4. Il résulte de ce qui précède, sans qu'il soit besoin d'examiner les autres moyens de la requête, que Mme B est fondée à demander l'annulation de la décision du
27 mars 2023 par laquelle le préfet du Nord a refusé de lui renouveler son titre de séjour mention " étudiant ". Il y a lieu, par voie de conséquence, d'annuler les décisions par lesquelles il a obligé l'intéressé à quitter le territoire français dans un délai de trente jours et a fixé le pays à destination duquel elle pourra être éloigné.
Sur les conclusions aux fins d'injonction et d'astreinte :
5. Aux termes de l'article L. 911-1 du code de justice administrative : " Lorsque sa décision implique nécessairement qu'une personne morale de droit public ou un organisme de droit privé chargé de la gestion d'un service public prenne une mesure d'exécution dans un sens déterminé, la juridiction, saisie de conclusions en ce sens, prescrit, par la même décision juridictionnelle, cette mesure assortie, le cas échéant, d'un délai d'exécution. ".

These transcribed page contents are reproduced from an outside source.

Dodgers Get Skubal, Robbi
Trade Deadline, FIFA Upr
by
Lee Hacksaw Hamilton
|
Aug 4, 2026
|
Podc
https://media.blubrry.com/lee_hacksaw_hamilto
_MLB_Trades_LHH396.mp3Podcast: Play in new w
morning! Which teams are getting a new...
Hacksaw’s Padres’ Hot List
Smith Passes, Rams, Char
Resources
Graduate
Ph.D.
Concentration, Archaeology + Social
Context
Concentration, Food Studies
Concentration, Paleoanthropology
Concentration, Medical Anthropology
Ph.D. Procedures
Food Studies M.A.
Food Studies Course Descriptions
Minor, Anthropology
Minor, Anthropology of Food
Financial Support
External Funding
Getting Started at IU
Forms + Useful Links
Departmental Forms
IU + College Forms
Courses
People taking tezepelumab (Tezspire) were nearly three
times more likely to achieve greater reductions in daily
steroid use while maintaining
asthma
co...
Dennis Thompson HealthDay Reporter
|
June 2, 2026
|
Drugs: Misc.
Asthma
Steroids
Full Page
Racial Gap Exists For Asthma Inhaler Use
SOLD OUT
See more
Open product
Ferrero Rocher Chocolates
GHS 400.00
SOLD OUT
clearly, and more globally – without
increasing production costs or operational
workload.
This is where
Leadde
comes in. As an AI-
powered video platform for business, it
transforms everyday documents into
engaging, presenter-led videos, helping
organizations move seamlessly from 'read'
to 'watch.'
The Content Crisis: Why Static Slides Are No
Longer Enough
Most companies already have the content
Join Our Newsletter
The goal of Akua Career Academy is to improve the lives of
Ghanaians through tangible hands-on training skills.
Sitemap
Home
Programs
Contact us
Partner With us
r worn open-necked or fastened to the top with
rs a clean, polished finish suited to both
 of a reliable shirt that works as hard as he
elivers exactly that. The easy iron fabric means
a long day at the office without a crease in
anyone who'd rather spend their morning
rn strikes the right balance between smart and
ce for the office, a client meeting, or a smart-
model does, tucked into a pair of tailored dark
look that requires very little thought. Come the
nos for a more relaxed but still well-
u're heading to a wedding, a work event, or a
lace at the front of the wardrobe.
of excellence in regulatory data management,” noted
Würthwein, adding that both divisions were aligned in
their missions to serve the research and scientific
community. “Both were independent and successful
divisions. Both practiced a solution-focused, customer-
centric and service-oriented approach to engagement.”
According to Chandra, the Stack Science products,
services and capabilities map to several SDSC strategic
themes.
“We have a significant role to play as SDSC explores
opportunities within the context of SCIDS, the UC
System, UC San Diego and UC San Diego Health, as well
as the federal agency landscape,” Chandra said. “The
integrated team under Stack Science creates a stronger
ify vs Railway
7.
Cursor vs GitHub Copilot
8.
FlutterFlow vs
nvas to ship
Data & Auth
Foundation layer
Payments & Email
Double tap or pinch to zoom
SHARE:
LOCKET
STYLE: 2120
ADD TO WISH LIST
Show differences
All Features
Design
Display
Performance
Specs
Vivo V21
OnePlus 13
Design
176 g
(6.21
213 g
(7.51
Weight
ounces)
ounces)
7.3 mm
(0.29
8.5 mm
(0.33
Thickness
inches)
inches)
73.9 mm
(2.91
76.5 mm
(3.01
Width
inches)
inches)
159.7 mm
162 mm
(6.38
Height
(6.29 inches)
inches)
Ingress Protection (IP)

6. Au regard des motifs du présent jugement, il y a lieu d'enjoindre au préfet du
Nord de délivrer à Mme B un titre de séjour portant la mention " étudiant " dans un délai d'un mois à compter de la notification du présent jugement. Il n'y a pas lieu d'assortir cette injonction d'une astreinte.
Sur les frais liés au litige :
7. Mme B a été admise au bénéfice de l'aide juridictionnelle totale par une décision du bureau d'aide juridictionnelle près le tribunal judiciaire de Lille en date du 5 juin 2023, son avocat peut se prévaloir des dispositions de l'article 37 de la loi du 10 juillet 1991. Il y a lieu, dans les circonstances de l'espèce, de mettre à la charge de l'Etat le versement à Me Navy de la somme de 1 200 euros sous réserve que celui-ci renonce à percevoir la somme correspondant à la part contributive de l'État.
D E C I D E :
Article 1er : L'arrêté du 27 mars 2023 du préfet du Nord est annulé.
Article 2 : Il est enjoint au préfet du Nord de délivrer un titre de séjour " étudiant " à Mme B dans un délai d'un mois.
Article 3 : L'Etat versera à Me Navy la somme de 1 200 euros, au titre des dispositions de l'article L. 761-1 du code de justice administrative et 37 de la loi du 10 juillet 1991, sous réserve qu'il renonce à percevoir la part contributive de l'État.
Article 4 : Le surplus des conclusions de la requête est rejeté.
Article 5 : Le présent jugement sera notifié à Mme A B, Me Navy et au préfet du Nord.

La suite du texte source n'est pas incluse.